Word for word, copy the line containing "CWORKS B13CR0233" and each line after it in the records below, ending with the last line.

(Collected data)
= = = =

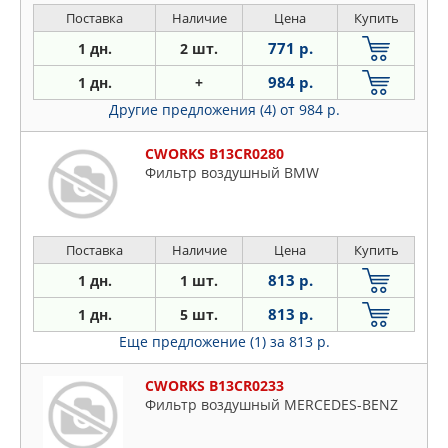
Поставка
Наличие
Цена
Купить
771 р.
1 дн.
2 шт.
984 р.
1 дн.
+
Другие предложения (4)
от 984 р.
CWORKS B13CR0280
Фильтр воздушный BMW
Поставка
Наличие
Цена
Купить
813 р.
1 дн.
1 шт.
813 р.
1 дн.
5 шт.
Еще предложение (1)
за 813 р.
CWORKS B13CR0233
Фильтр воздушный MERCEDES-BENZ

= = = =

-- Result of this task --
CWORKS B13CR0233
Фильтр воздушный MERCEDES-BENZ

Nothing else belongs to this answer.